Start at the line with "Image resolution: width=1278, height=2576." in the records below, stop at the line with "Email (664, 1422)", and return every line in that span exactly, the two end lines included.

[[ The data open ]]

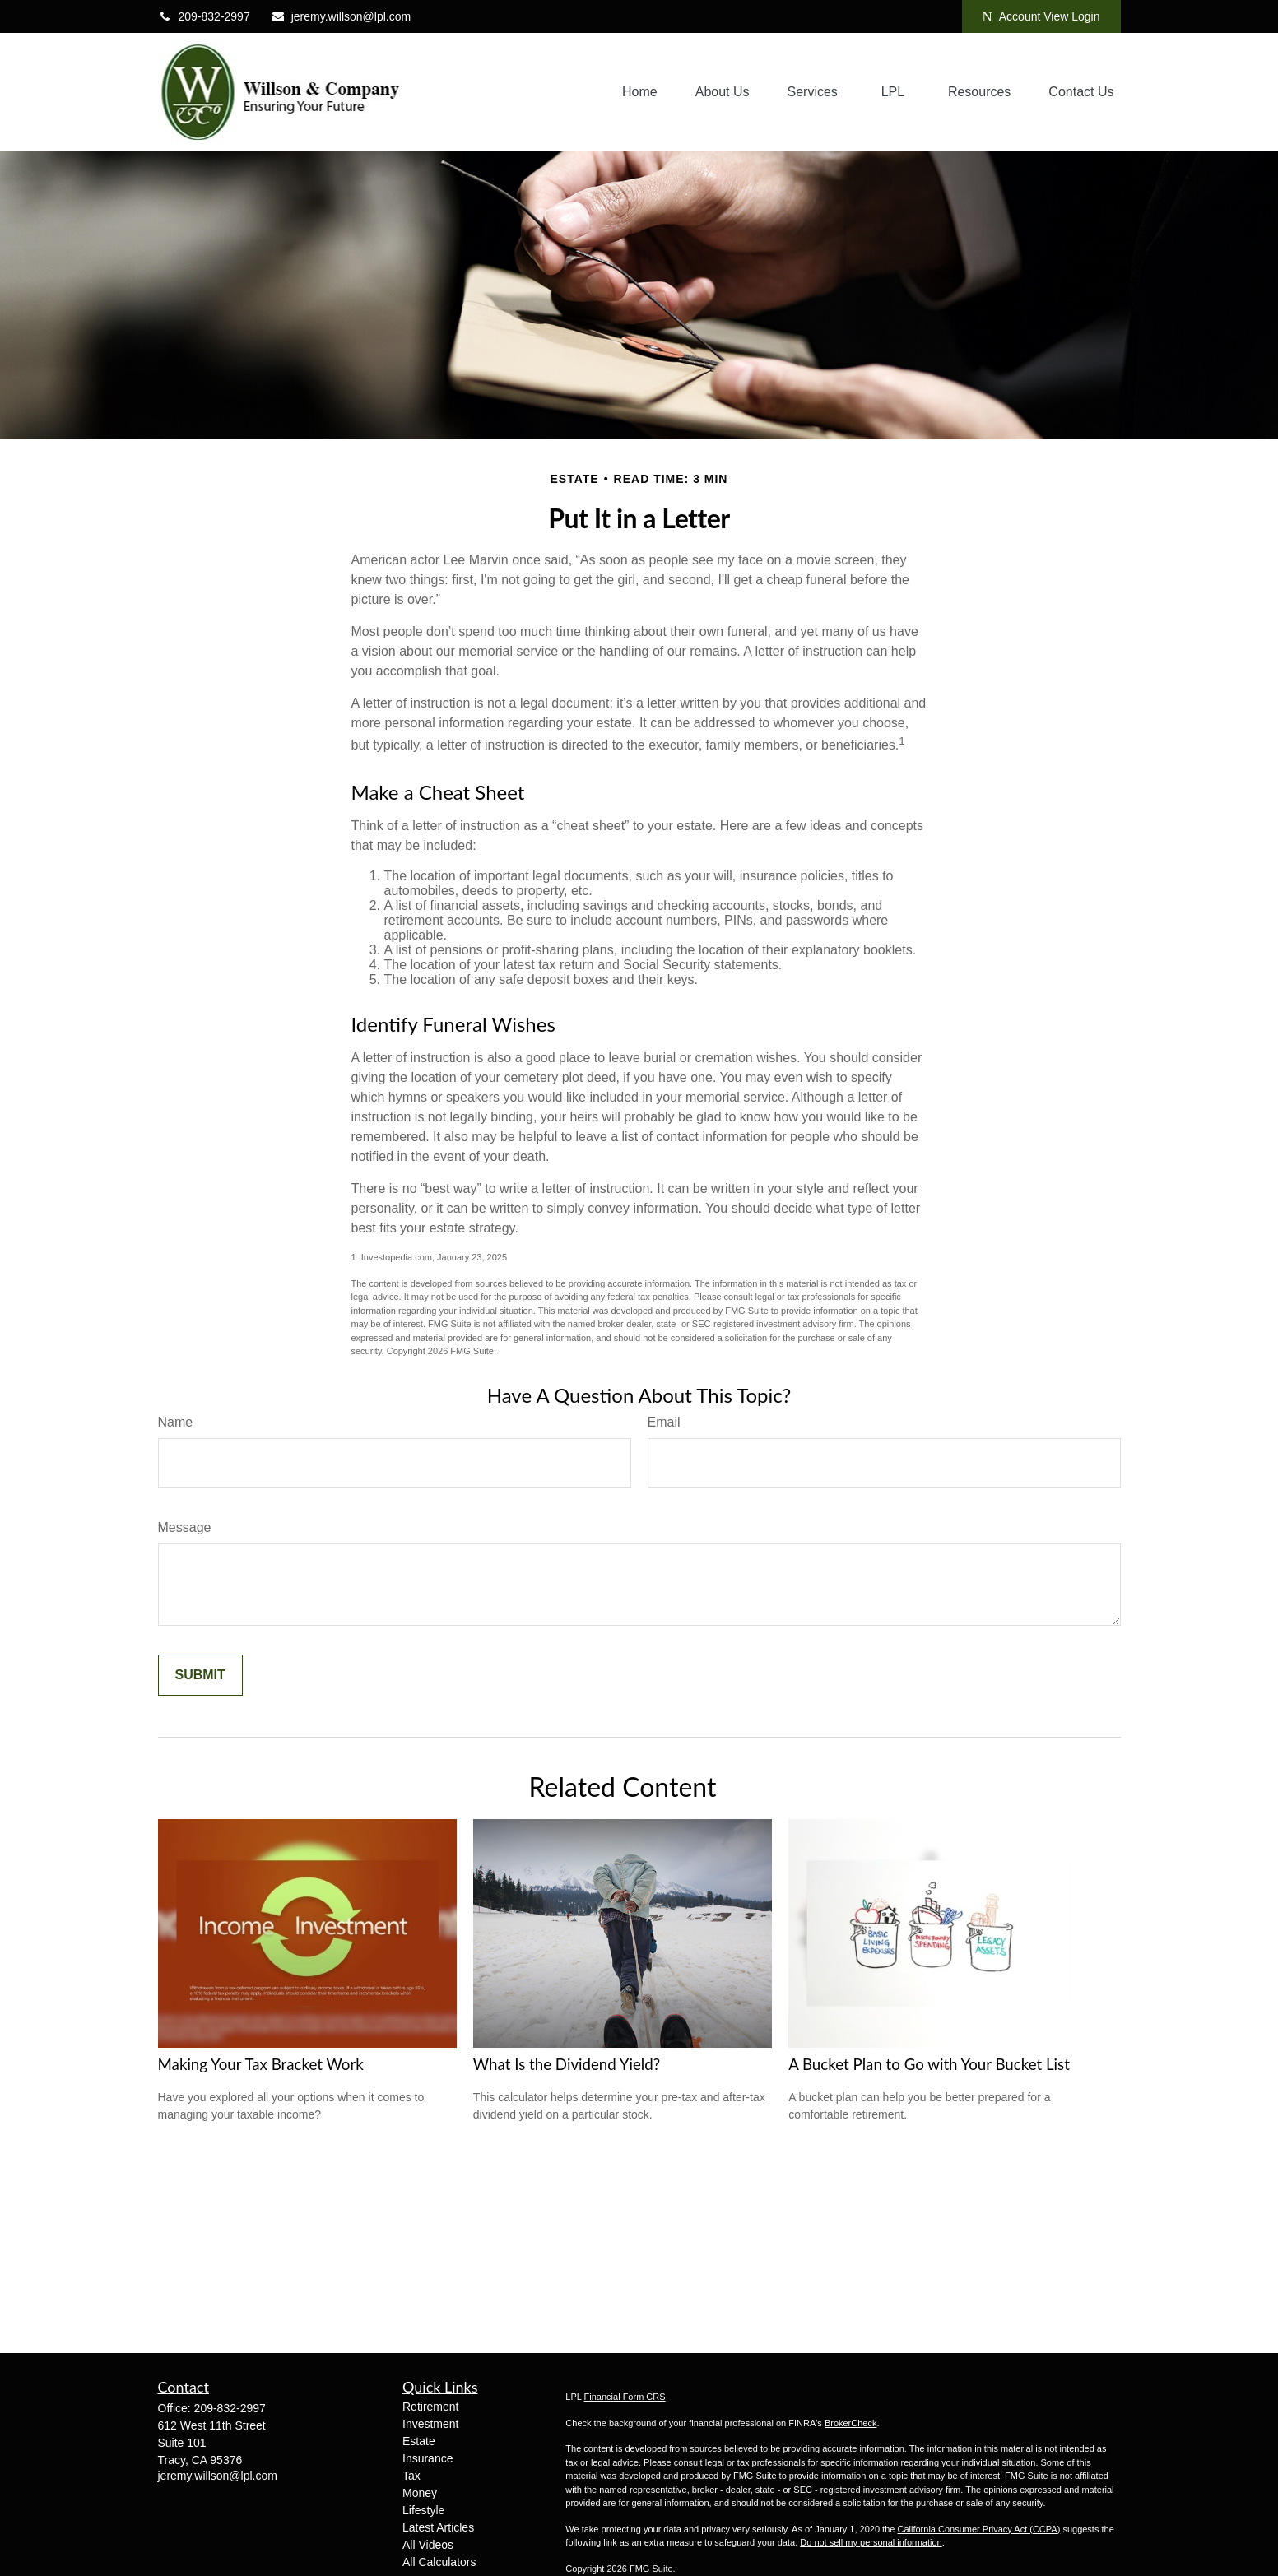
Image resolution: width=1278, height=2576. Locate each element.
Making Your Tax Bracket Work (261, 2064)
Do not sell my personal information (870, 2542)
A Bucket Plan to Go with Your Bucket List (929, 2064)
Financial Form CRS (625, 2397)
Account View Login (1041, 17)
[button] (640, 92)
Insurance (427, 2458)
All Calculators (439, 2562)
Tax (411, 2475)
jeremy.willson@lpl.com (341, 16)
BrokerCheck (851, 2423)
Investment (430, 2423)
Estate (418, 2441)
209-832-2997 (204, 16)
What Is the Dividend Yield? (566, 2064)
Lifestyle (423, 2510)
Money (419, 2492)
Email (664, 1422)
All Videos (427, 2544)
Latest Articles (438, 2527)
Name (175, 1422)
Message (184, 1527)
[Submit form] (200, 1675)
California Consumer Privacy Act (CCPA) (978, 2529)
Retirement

[[ The data closed ]]
[[ The data open ]]

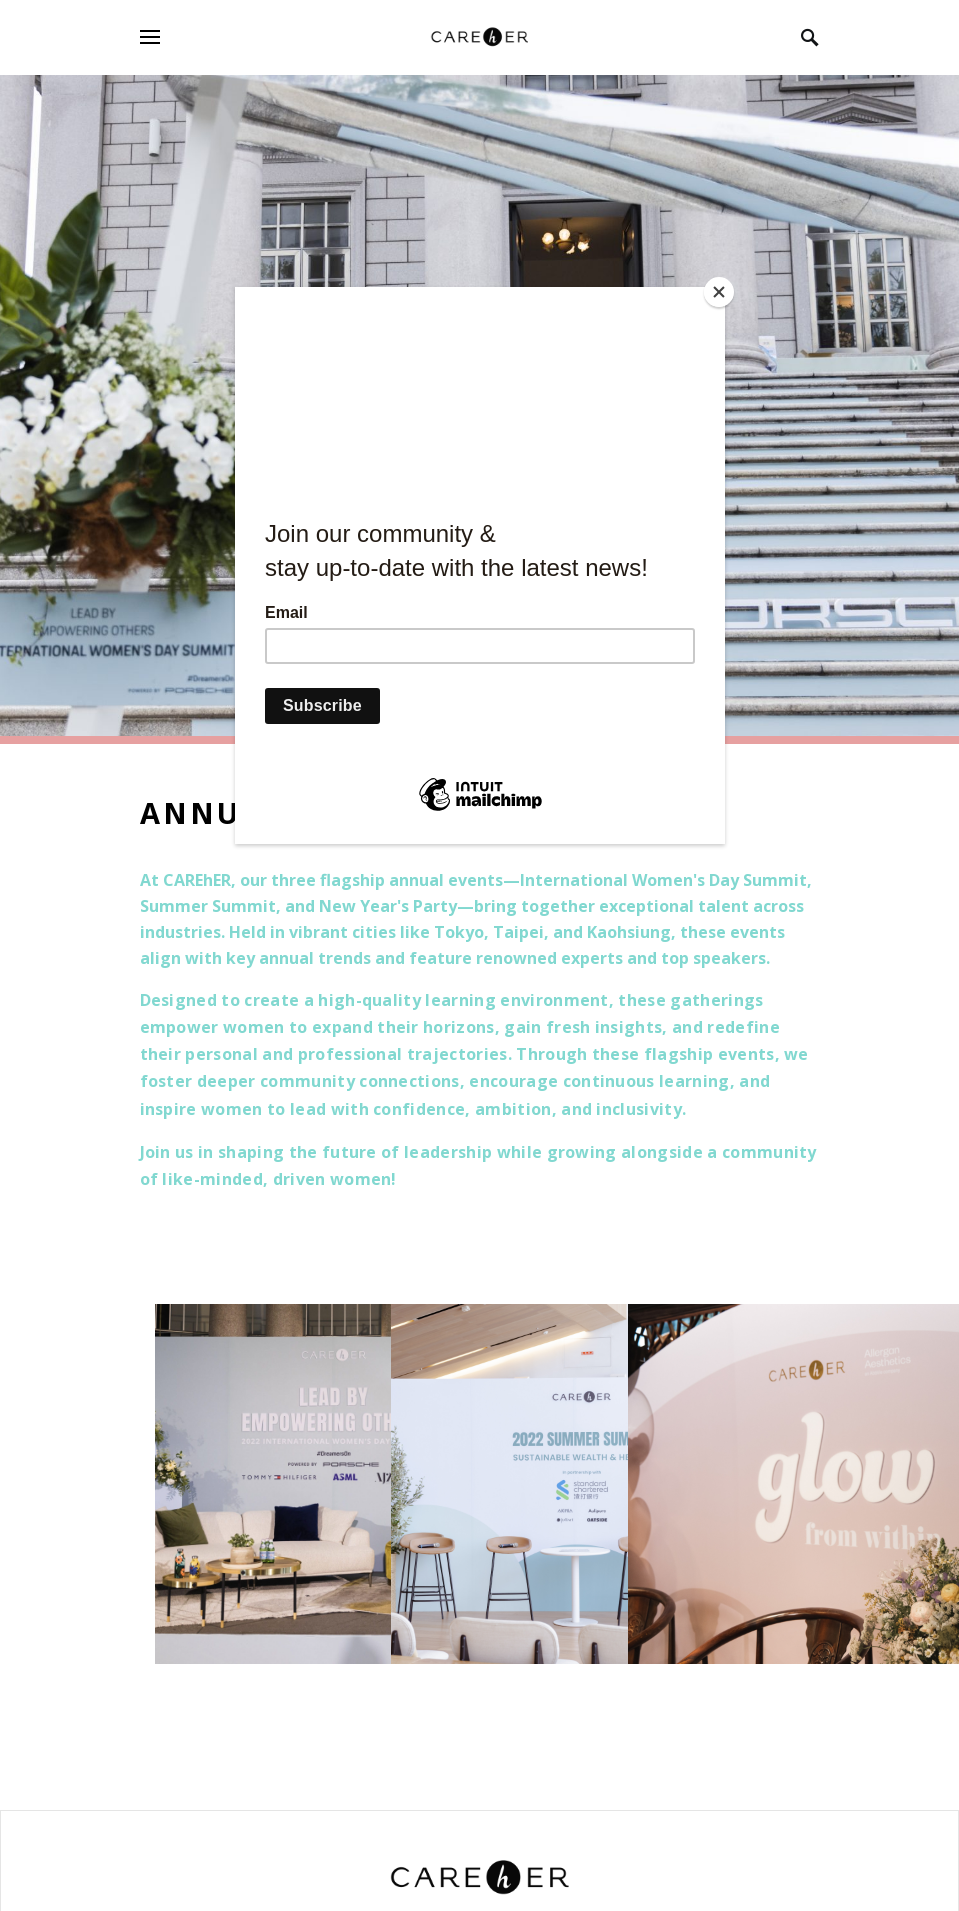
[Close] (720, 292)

[[ The data closed ]]

## Reply
Image resolution: width=1278, height=2576. Locate each element.
Making Your Tax Bracket Work (261, 2064)
Do not sell my personal information (870, 2542)
A Bucket Plan to Go with Your Bucket List (929, 2064)
Financial Form CRS (625, 2397)
Account View Login (1041, 17)
[button] (640, 92)
Insurance (427, 2458)
All Calculators (439, 2562)
Tax (411, 2475)
jeremy.willson@lpl.com (341, 16)
BrokerCheck (851, 2423)
Investment (430, 2423)
Estate (418, 2441)
209-832-2997 (204, 16)
What Is the Dividend Yield? (566, 2064)
Lifestyle (423, 2510)
Money (419, 2492)
Email (664, 1422)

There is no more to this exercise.